About this task —
Search the records below for the word "acceso". Copy each line where it occurs.

:: Dataset content ::

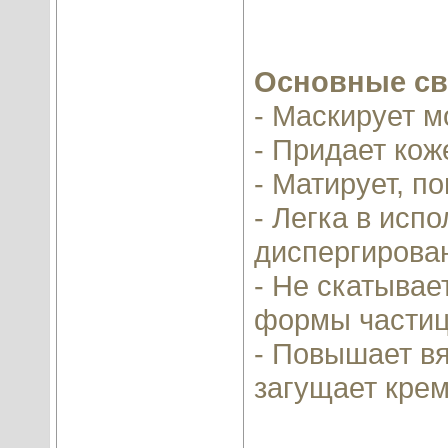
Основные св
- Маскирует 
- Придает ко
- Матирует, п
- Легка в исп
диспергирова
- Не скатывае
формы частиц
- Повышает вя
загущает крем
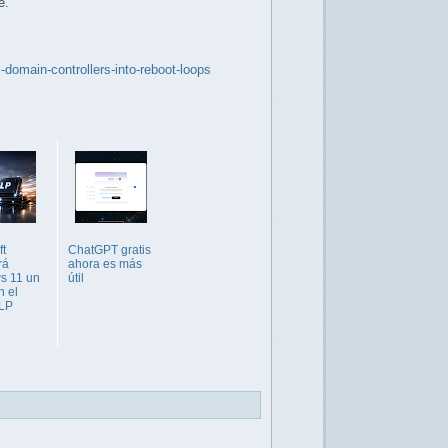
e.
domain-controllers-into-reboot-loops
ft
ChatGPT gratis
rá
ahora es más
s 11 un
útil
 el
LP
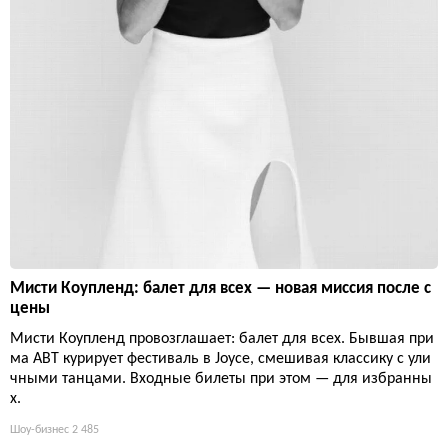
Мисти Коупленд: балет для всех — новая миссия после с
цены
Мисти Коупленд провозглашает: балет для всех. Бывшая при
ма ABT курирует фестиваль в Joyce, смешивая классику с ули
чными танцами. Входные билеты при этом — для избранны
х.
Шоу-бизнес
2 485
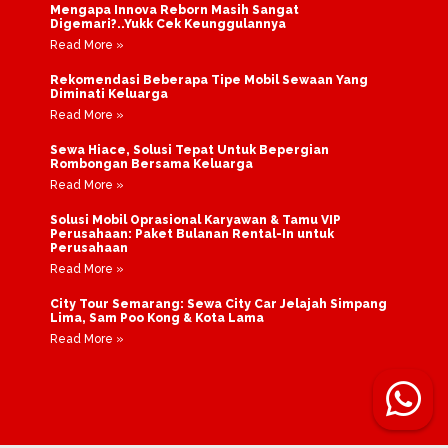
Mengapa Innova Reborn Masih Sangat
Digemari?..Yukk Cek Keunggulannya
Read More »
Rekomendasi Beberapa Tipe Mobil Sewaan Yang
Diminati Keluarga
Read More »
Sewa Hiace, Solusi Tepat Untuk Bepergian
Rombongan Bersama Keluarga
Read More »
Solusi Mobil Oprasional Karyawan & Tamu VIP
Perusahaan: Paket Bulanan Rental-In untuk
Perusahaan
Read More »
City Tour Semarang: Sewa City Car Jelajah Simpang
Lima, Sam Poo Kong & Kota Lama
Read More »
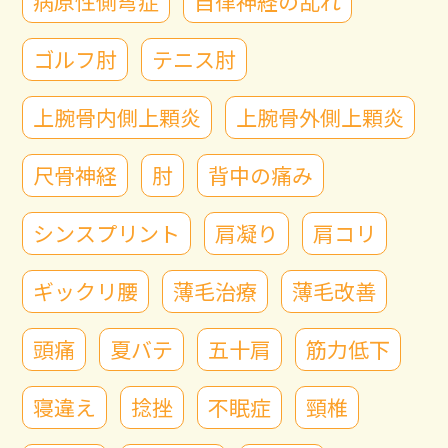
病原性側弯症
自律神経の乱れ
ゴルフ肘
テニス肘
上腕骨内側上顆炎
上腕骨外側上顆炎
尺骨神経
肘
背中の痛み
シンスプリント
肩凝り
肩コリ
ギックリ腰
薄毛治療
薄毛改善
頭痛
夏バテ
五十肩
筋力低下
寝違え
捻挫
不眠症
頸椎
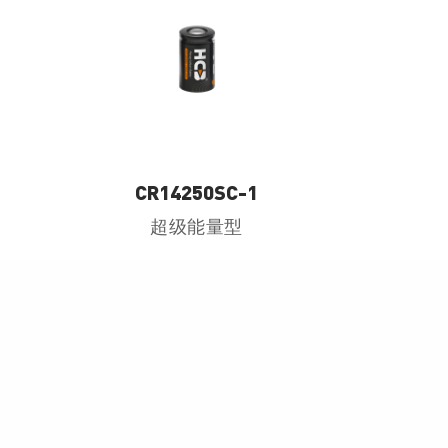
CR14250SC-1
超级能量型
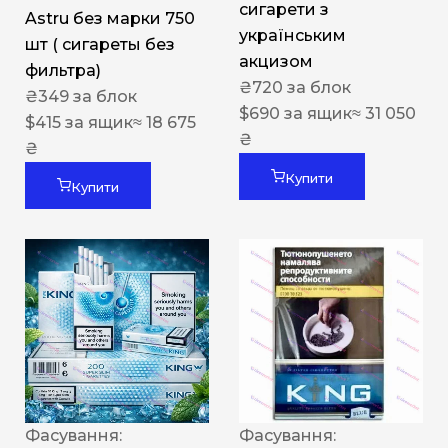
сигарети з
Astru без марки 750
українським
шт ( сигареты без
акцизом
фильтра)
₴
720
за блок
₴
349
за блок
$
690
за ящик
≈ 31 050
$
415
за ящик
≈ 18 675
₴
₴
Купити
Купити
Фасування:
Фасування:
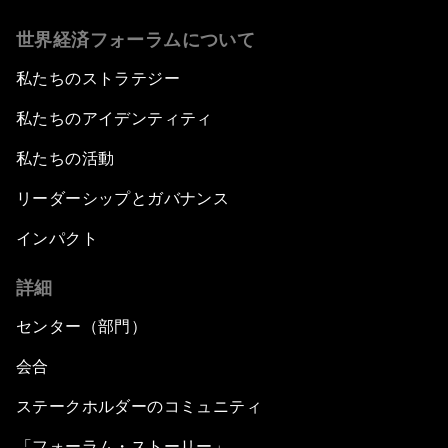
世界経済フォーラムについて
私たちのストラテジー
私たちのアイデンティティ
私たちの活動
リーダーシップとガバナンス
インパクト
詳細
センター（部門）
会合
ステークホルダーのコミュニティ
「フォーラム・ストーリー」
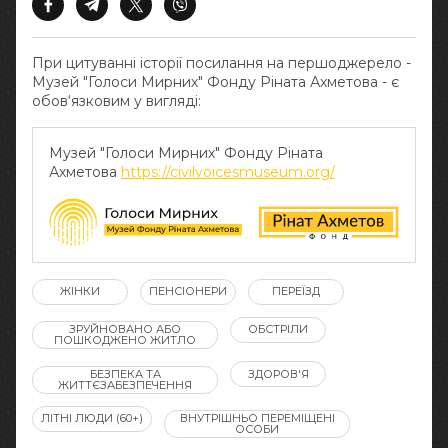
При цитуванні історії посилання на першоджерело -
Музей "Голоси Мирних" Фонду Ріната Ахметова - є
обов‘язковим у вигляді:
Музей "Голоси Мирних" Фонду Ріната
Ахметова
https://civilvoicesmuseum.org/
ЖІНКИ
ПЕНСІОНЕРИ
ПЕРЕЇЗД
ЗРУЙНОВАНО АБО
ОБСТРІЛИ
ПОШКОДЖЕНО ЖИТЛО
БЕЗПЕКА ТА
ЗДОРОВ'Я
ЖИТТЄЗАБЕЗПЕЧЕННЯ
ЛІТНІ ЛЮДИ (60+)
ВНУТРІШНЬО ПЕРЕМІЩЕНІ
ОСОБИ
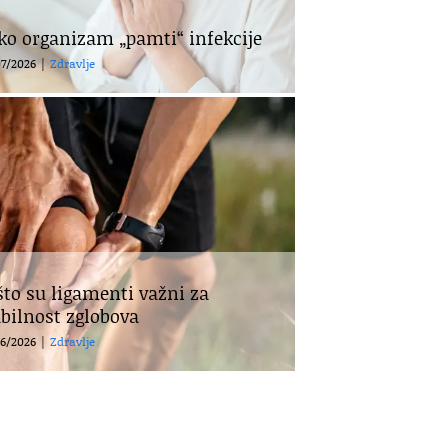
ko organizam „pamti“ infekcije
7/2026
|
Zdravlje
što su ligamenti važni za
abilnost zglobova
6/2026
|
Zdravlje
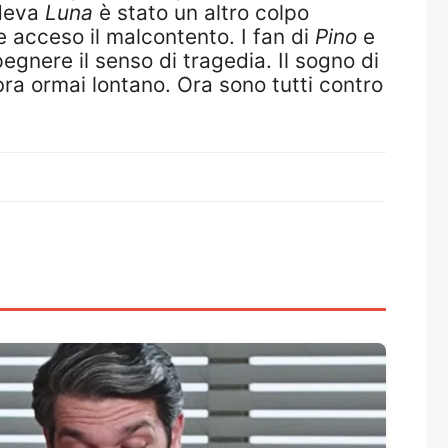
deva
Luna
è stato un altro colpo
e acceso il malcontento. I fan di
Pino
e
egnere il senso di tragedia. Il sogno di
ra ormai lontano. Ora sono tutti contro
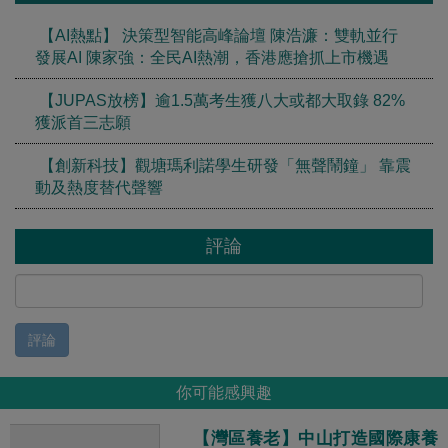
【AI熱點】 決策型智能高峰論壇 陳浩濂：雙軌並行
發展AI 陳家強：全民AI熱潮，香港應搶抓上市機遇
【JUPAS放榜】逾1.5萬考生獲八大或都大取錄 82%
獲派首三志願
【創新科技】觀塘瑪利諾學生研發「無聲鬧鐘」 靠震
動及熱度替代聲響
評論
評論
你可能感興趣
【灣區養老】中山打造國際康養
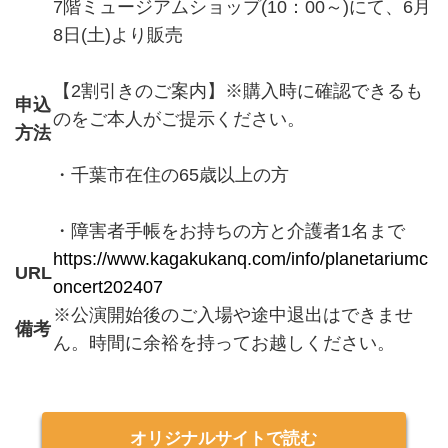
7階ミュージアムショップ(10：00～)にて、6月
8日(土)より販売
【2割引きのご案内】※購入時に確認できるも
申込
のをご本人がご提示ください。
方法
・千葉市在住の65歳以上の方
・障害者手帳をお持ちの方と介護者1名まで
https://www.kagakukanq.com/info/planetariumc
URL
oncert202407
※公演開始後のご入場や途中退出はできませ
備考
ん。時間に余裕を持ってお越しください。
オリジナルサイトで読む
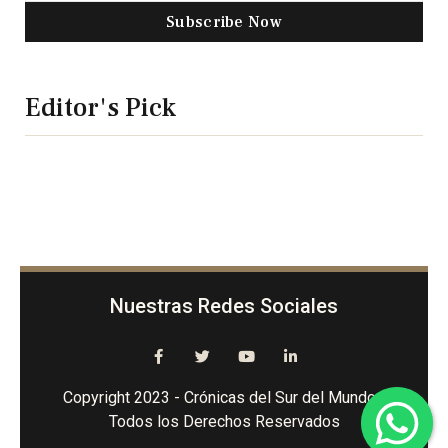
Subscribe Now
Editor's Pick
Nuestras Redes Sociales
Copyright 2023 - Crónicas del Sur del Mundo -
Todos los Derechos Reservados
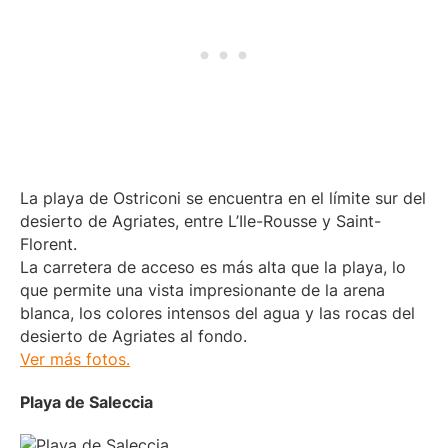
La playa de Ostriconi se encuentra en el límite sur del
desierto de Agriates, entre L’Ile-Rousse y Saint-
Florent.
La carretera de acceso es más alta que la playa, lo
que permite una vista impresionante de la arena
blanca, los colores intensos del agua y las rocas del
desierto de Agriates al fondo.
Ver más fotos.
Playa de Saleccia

:::
:: Dataset content ::

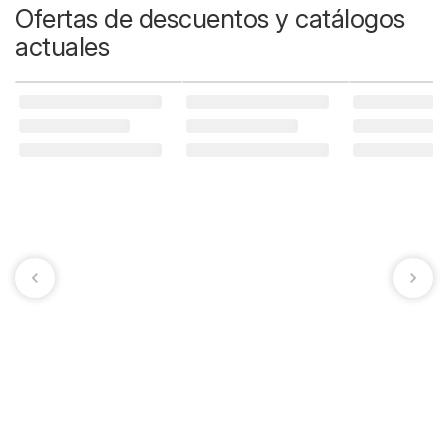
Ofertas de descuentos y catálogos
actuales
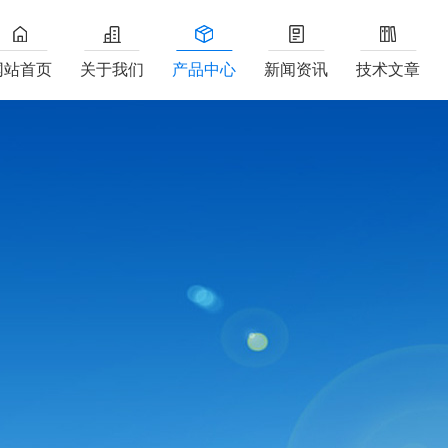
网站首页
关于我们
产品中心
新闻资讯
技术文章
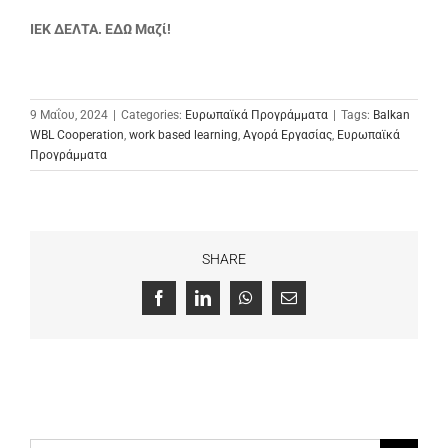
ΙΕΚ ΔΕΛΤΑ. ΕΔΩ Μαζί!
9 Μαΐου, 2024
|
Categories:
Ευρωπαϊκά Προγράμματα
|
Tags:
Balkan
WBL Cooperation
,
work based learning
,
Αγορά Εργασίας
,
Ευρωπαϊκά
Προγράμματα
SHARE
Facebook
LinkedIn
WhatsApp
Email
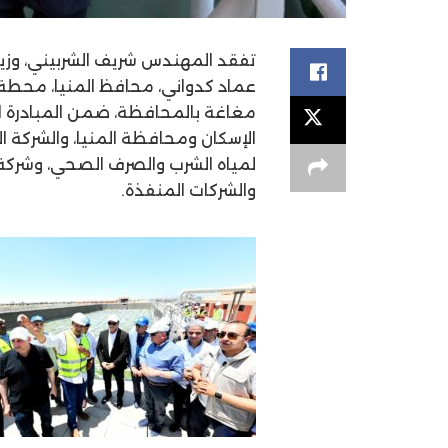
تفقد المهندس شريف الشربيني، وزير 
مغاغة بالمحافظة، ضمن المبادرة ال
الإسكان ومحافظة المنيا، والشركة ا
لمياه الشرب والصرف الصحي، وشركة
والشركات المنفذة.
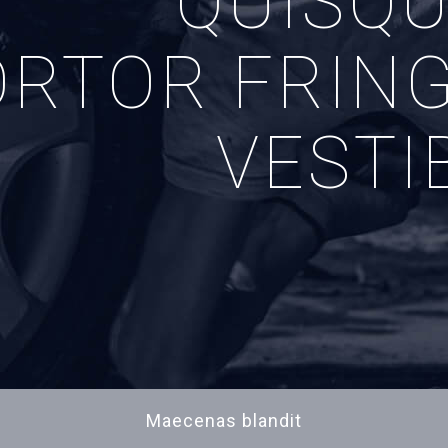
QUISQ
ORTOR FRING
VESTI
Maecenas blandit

:::
:: Dataset content ::

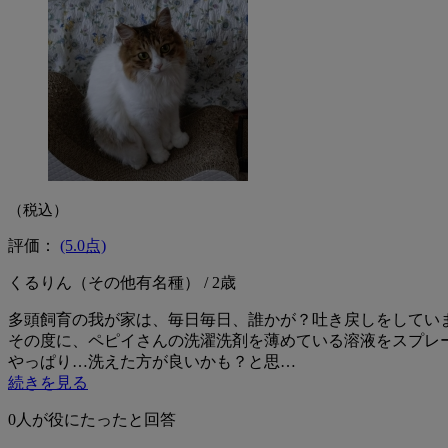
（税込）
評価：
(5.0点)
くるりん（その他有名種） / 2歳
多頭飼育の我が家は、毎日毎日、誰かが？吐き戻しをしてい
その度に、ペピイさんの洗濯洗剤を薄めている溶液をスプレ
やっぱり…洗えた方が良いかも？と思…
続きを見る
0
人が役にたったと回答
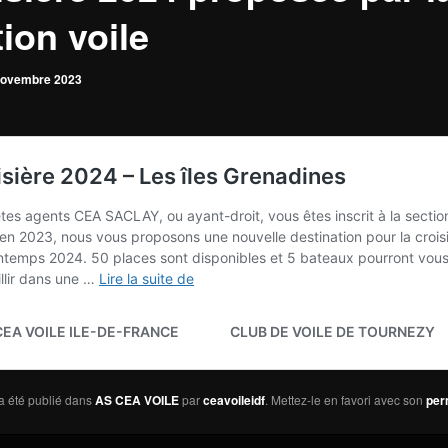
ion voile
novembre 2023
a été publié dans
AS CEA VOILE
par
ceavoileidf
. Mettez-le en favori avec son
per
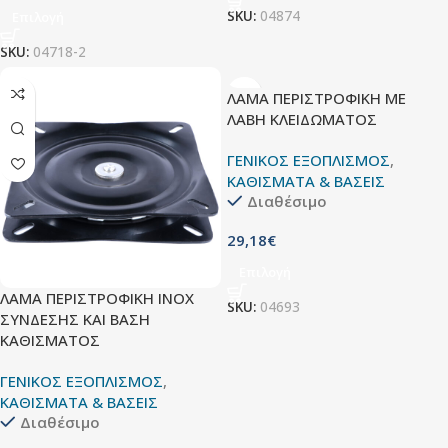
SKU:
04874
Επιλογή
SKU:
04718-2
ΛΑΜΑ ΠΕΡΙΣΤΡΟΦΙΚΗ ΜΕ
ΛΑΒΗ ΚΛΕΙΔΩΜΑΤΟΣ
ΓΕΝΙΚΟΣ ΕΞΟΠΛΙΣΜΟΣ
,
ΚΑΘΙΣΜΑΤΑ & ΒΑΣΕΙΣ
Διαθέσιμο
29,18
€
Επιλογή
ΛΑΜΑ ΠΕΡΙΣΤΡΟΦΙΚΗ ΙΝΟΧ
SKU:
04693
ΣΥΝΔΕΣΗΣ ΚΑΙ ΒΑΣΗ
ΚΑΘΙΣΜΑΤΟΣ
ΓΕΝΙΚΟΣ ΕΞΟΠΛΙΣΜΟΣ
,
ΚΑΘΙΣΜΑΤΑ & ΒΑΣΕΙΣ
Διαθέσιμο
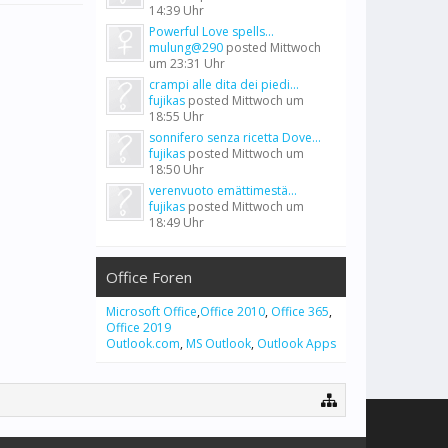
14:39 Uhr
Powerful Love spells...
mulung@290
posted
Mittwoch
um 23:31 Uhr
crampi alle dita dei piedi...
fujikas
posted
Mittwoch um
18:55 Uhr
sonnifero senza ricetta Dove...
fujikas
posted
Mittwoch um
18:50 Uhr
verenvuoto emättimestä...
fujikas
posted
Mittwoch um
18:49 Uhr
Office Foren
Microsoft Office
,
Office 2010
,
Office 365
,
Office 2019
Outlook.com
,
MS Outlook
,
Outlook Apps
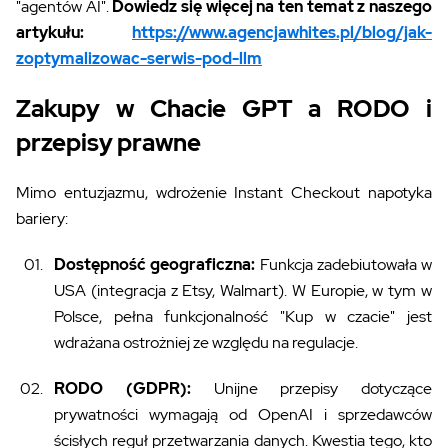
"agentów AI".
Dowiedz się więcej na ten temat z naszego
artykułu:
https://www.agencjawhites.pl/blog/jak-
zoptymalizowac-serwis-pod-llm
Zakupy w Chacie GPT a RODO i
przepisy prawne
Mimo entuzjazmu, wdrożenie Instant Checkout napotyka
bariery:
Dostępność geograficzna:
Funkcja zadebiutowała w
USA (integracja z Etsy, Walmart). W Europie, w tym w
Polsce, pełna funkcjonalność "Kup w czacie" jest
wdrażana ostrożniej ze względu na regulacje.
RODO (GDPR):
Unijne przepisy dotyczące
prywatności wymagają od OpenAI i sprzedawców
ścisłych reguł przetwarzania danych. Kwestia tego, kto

:::

Response to the task —
e acceso il malcontento. I fan di
La carretera de acceso es más alta que la playa, lo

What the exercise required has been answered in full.